Since Chen Quanguo, a controversial Communist party hardliner who is credited with quelling the unrest in Tibet, was drafted into Muslim-majority province Xinjiang last summer, social controls and security crackdowns have escalated. A huge military march rolled out outside Kashgar’s mosque on Friday, as police placed the city’s people on lock down.

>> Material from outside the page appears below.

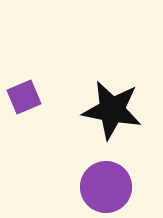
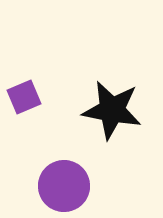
purple circle: moved 42 px left, 1 px up
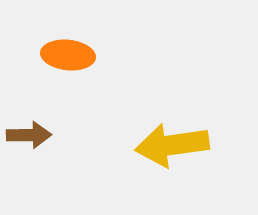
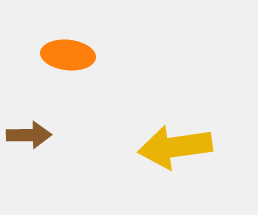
yellow arrow: moved 3 px right, 2 px down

Already only adults can enter mosques, broadcast calls to prayer or make unauthorised pilgrimages to Mecca. This year, Islamic names, face veils and beards have been outlawed. Imams must praise Xi Jinping during religious services. Some citizens have been told to surrender their passports, others have been instructed to install GPS tracking devices in their vehicles. In a genetic twist to an Orwellian system, there are also plans for mass collection of DNA samples.

 

KREMLIN’S NEW INTERNET GAMES

The internet has long been a wild horse the Kremlin has struggled to tame. In the last five years, the authorities have introduced new injunctions, restrictions, and a new draconian legislation. Russian internet users learned to adapt by using secure virtual private networks (VPNs). Now, Moscow wants to wipe anonymity out of the Internet. The lower chamber of parliament is considering two bills that would restrict the use of VPN services and anonymizing software by forcing users to tie accounts with cell phone numbers and people’s identities.

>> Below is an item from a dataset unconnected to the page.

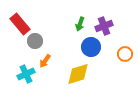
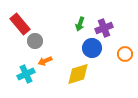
purple cross: moved 2 px down
blue circle: moved 1 px right, 1 px down
orange arrow: rotated 32 degrees clockwise
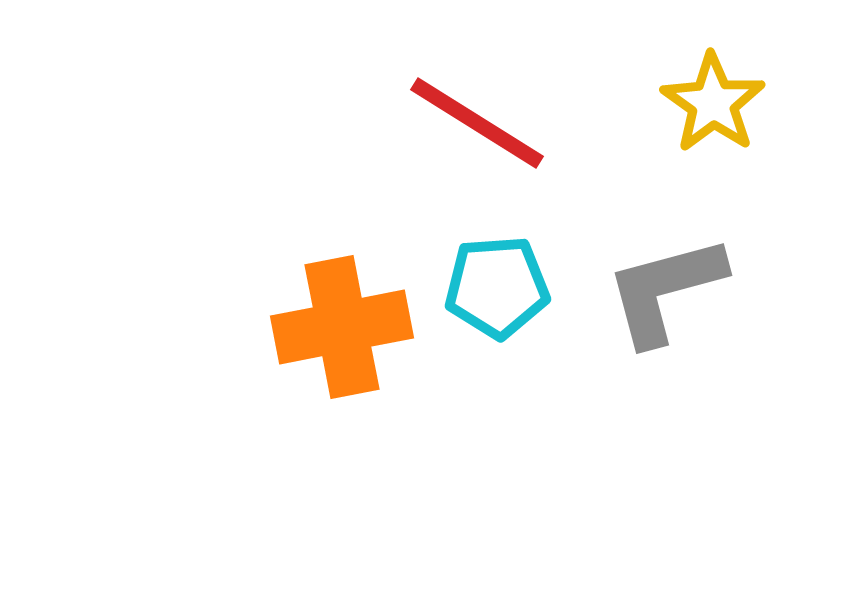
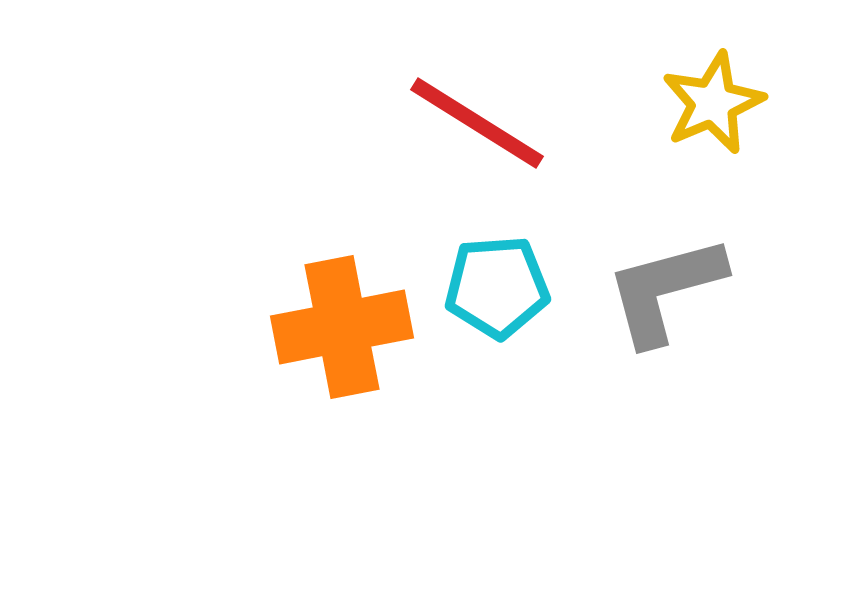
yellow star: rotated 14 degrees clockwise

If history is anything to go by, messaging giants — Facebook, WhatsApp or Telegram — are unlikely to comply with the legislation. Blocking any one of these extremely popular programs would require serious political will. Experts call them incompetent, unimplementable laws.

 

ISRAELI WOMEN WON’T GIVE UP THEIR SEATS FOR MEN

An 82-year-old Holocaust survivor Renee Rabinowitz has become an unlikely icon for women’s pushback against religious orthodoxy in Israel’s culture wars. She was asked by the country’s national carrier, El Al, to move seats when an ultra-orthodox man refused to sit next to her. She just won a landmark court case for gender discrimination. Now flight stewards can no longer request female passengers to move seats to accommodate ultra-orthodox men who do not want to sit next to them. The judge called the practice “discriminatory” and a “direct transgression” of the Israeli law. This has become an increasingly familiar problem for airlines flying in and out of Israel. In February, 10 ultra-orthodox passengers stood in the aisles and refused to take their seats, causing a delay of a flight.

 

GERMANY ERASES A NAZI-ERA STAIN ON GAY MEN

Germany’s parliament has voted to quash the convictions of 50,000 gay men sentenced for homosexuality under a Nazi-era law that remained in force after the Second World War. The move offers them financial compensation for their years in prison and clears the names of men who were forced to live with a criminal record for decades. An estimated 5,000 of those found guilty under the statute are still alive.

Although it dated from 1871, the law criminalizing “sexual acts contrary to nature” was rarely enforced until the Nazis came to power. In 2002, the government introduced a new law that overturned their convictions, but that move did not include those prosecuted after the Second World War. The stain on democratic Germany’s legal history has been removed, said an official.